動き出す陰謀
今回から新たな人物が沢山出てきます。
「で?いい話はあるのかね?」
この町の領主、バウザー子爵は向かいに立っている男にそう問いかける。
ここは領主邸の書斎であり、領主のバウザーと男が何やら会話していた。
「ああ、そりゃあすんげぇ話だ」
男は身振り手振りでその大きさを表現する。
「新たな王種候補が現れたかもしれねぇ」
男はバウザーにとって衝撃の事実を告げる。
「何!?王種候補だと!!?」
バウザーは机に手をついて、勢いよく立ち出した。
「おいおい、そんなに取り乱すなよ」
男はバウザーを落ち着かせようとする。
「しかし、王種候補だぞ?落ち着いていられるか!」
しかしバウザーはこのことを恐れているのか、落ち着きを失い、部屋をあちこちと歩き回っている
「だが、王種候補の可能性があるというだけだ。まだそうと決まったわけじゃない」
男の言葉にバウザーは足を止めた。
「何?、お前でもまだ確信を得られていないのか?」
バウザーは顎に手を当て、男に尋ねる。
「ああ、あんなの王種候補以外にあり得ないとは思っているんだが、どうも腑に落ちなくてよぉ」
男は腕を組み、さらなる疑問を提示する。
「それにアレと一緒に居るチビだがな、どこかで見たことある気がするんだよなぁ」
男は何かを思い出そうと必死になっている。
「ふん、貴様の情報網ですら捉えられないとはな」
バウザーは少しため息をつきながら立ち上がり、窓際まで近づく。
「だが、この計画。絶対に失敗するわけにはいかん」
そしてバウザーは男の方に振り向き、告げる。
「この国を私が治めるその日までな」
バウザーは男を見据えてそう宣言した。
「そりゃあ大層なこったぁ。だが、本当に例の奴には気をつけろ。見た感じ勘も鋭い、バレたらどうなるかはわからんからな」
しかし、男はどうでもいいといった風に聞き流し、バウザーに注意を促す。
「それで?そいつの情報はそれだけなのか?名前もわからんのか?」
バウザーは再度男に尋ねる。
「おっと、忘れるところだった。まず名前だが、ユウジという。そして一緒に居るチビがハクだ」
男は思い出したかのような口ぶりで、バウザーに次々と情報を開示していく。
「年齢はユウジが17、ハクが10。ランクは二人ともBだ。チビの方はSランクモンスターを一人で一体を連戦できるレベルだ」
男は二人の情報をバウザーに伝えた。
「なに!?Sランクを一人で連戦だと!!?そいつが王種ではないのか!?」
バウザーは目を見開いて驚いていた。
「いや、アレは王種ではないな。王種ってのはもっと強い」
男は冷静に答える。
「それにこんなので驚いていたら、これ以上は死んじまうぜぇ」
男は嘲笑気味に続けた。
「まさか!?そのユウジという男はそれ以上とでも言うのか!!?」
バウザーは額に汗を垂らしながら、信じられないと言った顔で男に尋ねた。
「残念だったな、その通りだよ。ユウジはSランク三体を同時に一撃で倒し、それでもまだ底が計り知れなかった」
男は淡々と事実を述べる。この男自身が目の前で見たのだからまず間違いない。
「だがどうするのだ。そいつに邪魔されてはできることもできんぞ」
もし自分の計画に目をつけられたらと思うと、バウザーは居ても立っても居られなかった。

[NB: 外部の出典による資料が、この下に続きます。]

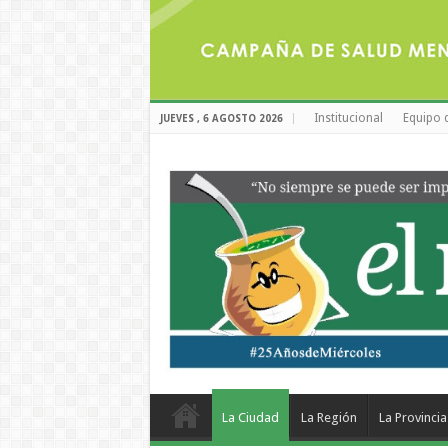
Institucional
Equipo 
JUEVES , 6 AGOSTO 2026
La Ciudad
La Región
La Provincia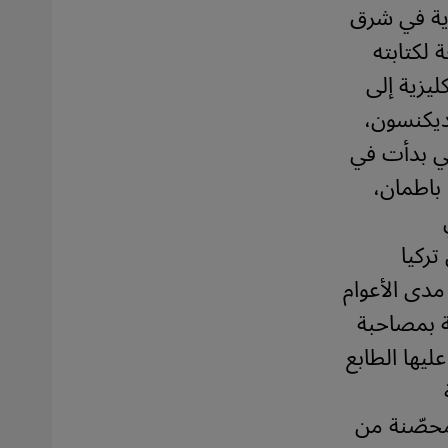
دية في شرق
 لكتابته
جمة لأعمال إنكليزية إلى
ديكنسون،
تي بدأت في
لى المدن: باطمان،
تركيا
مدى الأعوام
ية بمصاحبة
يها الطابع
 محصّنة من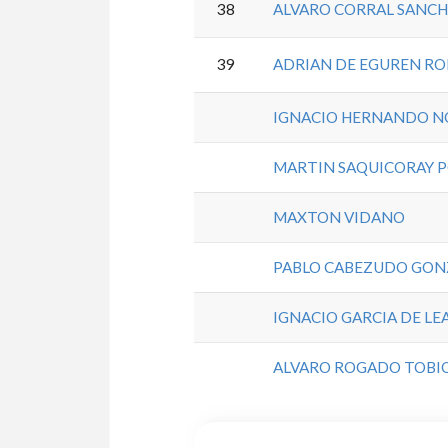
38
ALVARO CORRAL SANC
39
ADRIAN DE EGUREN RO
IGNACIO HERNANDO 
MARTIN SAQUICORAY 
MAXTON VIDANO
PABLO CABEZUDO GON
IGNACIO GARCIA DE LE
ALVARO ROGADO TOBI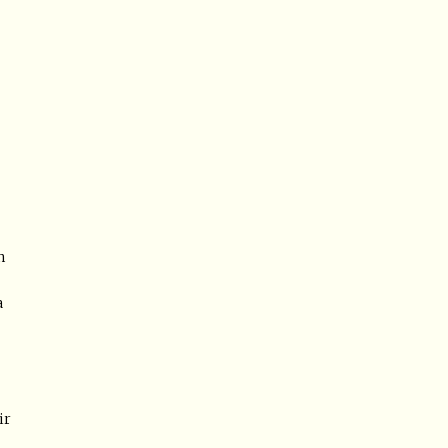
n
a
ir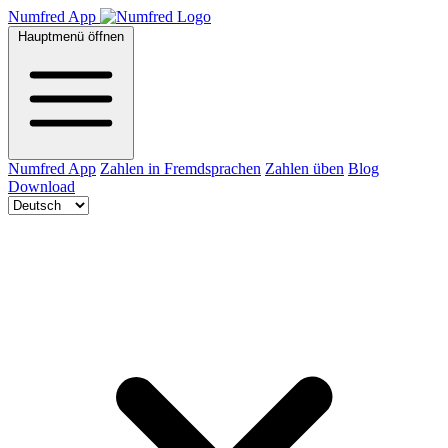
Numfred App
Hauptmenü öffnen
Numfred App
Zahlen in Fremdsprachen
Zahlen üben
Blog
Download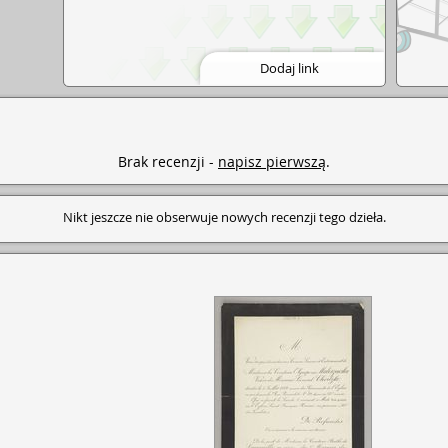
Dodaj link
Brak recenzji -
napisz pierwszą
.
Nikt jeszcze nie obserwuje nowych recenzji tego dzieła.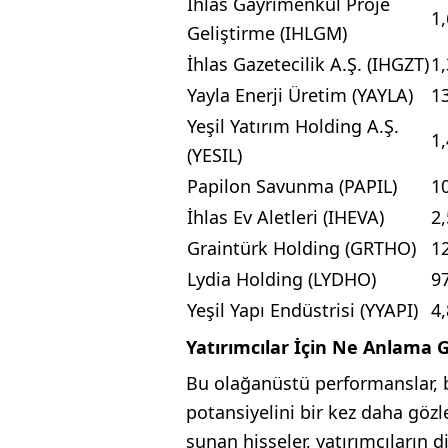
İhlas Gayrimenkul Proje
1
Geliştirme (IHLGM)
İhlas Gazetecilik A.Ş. (IHGZT)
1
Yayla Enerji Üretim (YAYLA)
1
Yeşil Yatırım Holding A.Ş.
1
(YESIL)
Papilon Savunma (PAPIL)
1
İhlas Ev Aletleri (IHEVA)
2
Graintürk Holding (GRTHO)
1
Lydia Holding (LYDHO)
9
Yeşil Yapı Endüstrisi (YYAPI)
4
Yatırımcılar İçin Ne Anlama G
Bu olağanüstü performanslar, bo
potansiyelini bir kez daha gözle
sunan hisseler, yatırımcıların 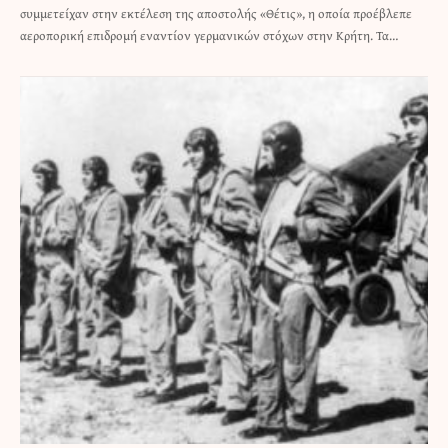
συμμετείχαν στην εκτέλεση της αποστολής «Θέτις», η οποία προέβλεπε
αεροπορική επιδρομή εναντίον γερμανικών στόχων στην Κρήτη. Τα…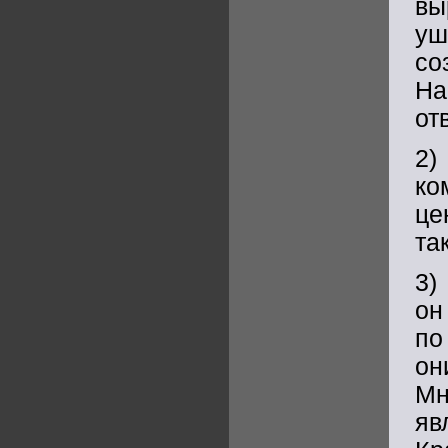
вы
уш
со
На
от
2
ко
це
та
3)
он
по
он
Мн
яв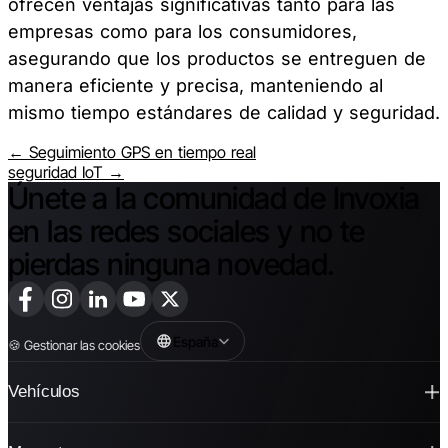
ofrecen ventajas significativas tanto para las
empresas como para los consumidores,
asegurando que los productos se entreguen de
manera eficiente y precisa, manteniendo al
mismo tiempo estándares de calidad y seguridad.
← Seguimiento GPS en tiempo real
seguridad IoT →
Únete a la comunidad de Invoxia
en las redes sociales y no te
pierdas ninguna novedad.
España
🍪
Gestionar las cookies
Vehículos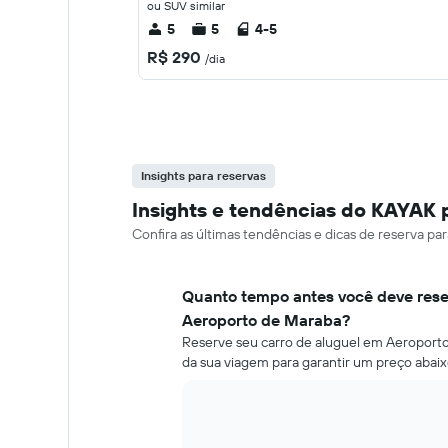
ou SUV similar
5
5
4-5
R$ 290
/dia
Insights para reservas
Insights e tendências do KAYAK 
Confira as últimas tendências e dicas de reserva p
Quanto tempo antes você deve rese
Aeroporto de Maraba?
Reserve seu carro de aluguel em Aeroporto
da sua viagem para garantir um preço abaix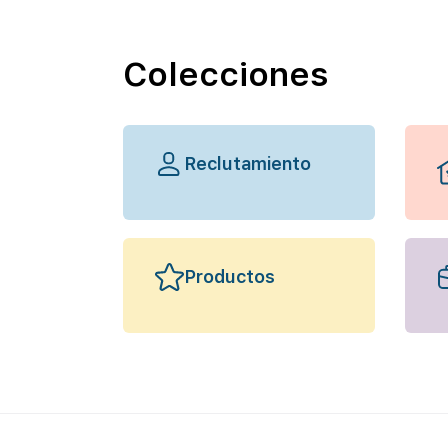
Colecciones
Reclutamiento
Productos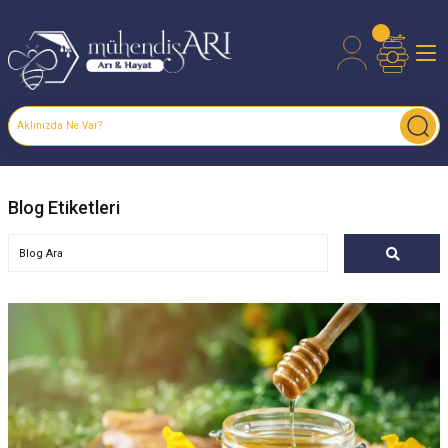
Blog Etiketleri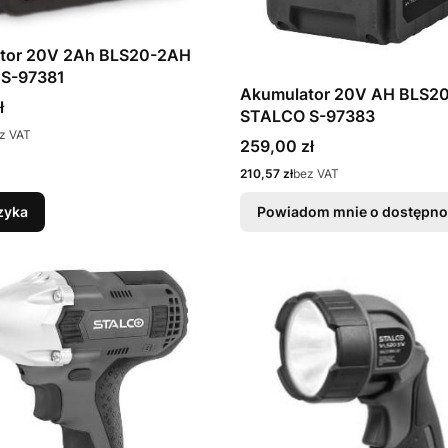
tor 20V 2Ah BLS20-2AH
STALCO S-97381
Akumulator 20V AH BLS2
ł
STALCO S-97383
z VAT
Cena
259,00 zł
Cena
210,57 zł
bez VAT
zyka
Powiadom mnie o dostępno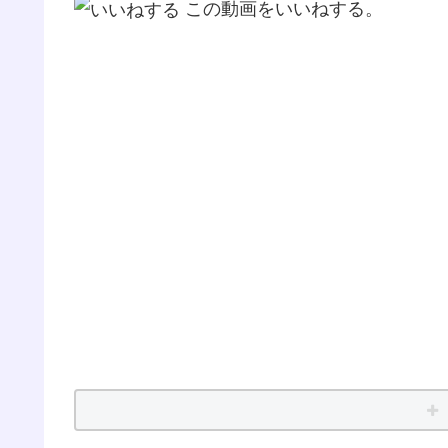
この動画をいいねする。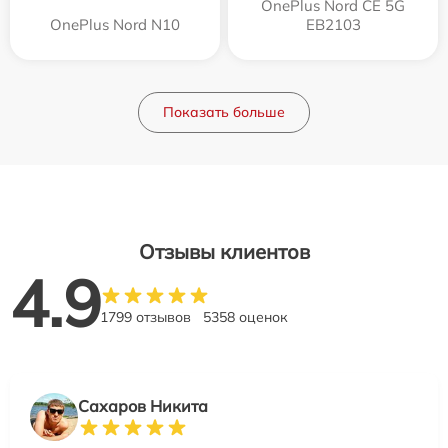
OnePlus Nord CE 5G
OnePlus Nord N10
EB2103
Показать больше
Отзывы клиентов
4.9
1799 отзывов
5358 оценок
Сахаров Никита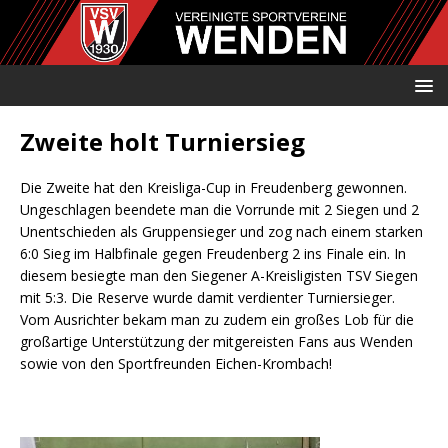
Zweite holt Turniersieg
Die Zweite hat den Kreisliga-Cup in Freudenberg gewonnen.
Ungeschlagen beendete man die Vorrunde mit 2 Siegen und 2
Unentschieden als Gruppensieger und zog nach einem starken
6:0 Sieg im Halbfinale gegen Freudenberg 2 ins Finale ein. In
diesem besiegte man den Siegener A-Kreisligisten TSV Siegen
mit 5:3. Die Reserve wurde damit verdienter Turniersieger.
Vom Ausrichter bekam man zu zudem ein großes Lob für die
großartige Unterstützung der mitgereisten Fans aus Wenden
sowie von den Sportfreunden Eichen-Krombach!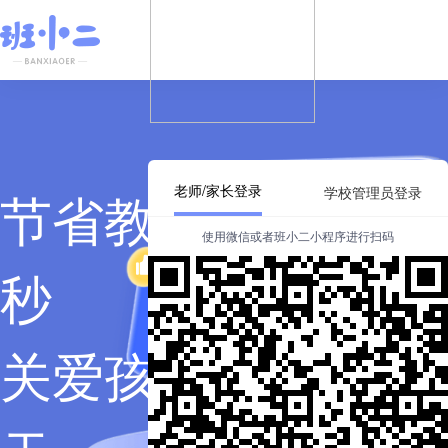
节省教师工作每一
老师/家长登录
学校管理员登录
使用微信或者班小二小程序进行扫码
秒
关爱孩子成长每一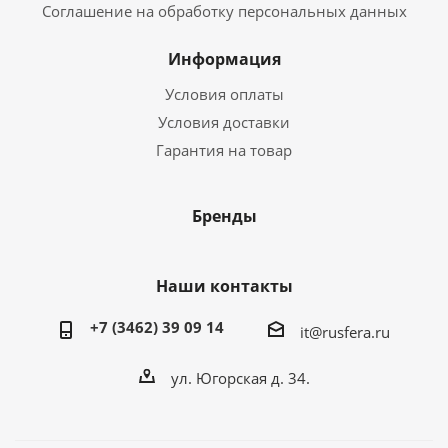
Соглашение на обработку персональных данных
Информация
Условия оплаты
Условия доставки
Гарантия на товар
Бренды
Наши контакты
+7 (3462) 39 09 14
it@rusfera.ru
ул. Югорская д. 34.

「俺もあんなのとはやりたくないなぁ、正直言って王種の範囲を超えている。アレはもはや神の類に近いな」
それから男はバウザーに声をかける。
「そこでだ。俺にいい考えがあるんだ」
男は笑みを浮かべ、バウザーに告げる。
「アイツを遠くへ追いやるのさ。簡単だろ?」
男は楽しい思い出を語るようにバウザーに提案した。
「信用していないなら、尚更難しいのではないか?」
バウザーは男の言葉に矛盾を感じた。
「まぁまぁ、俺に任せておけよ。ただ、アンタは俺に協力してくれればいい」
そう言って男は部屋を出て行った。
男が出て行った後、バウザーはまた窓辺に寄る。
「ふん、何を考えておるかは分からんが、最後に利用するのはこちらの方だ。悪魔め」
バウザーはニヤリと笑い窓の外に映る、自らの街を眺めていた。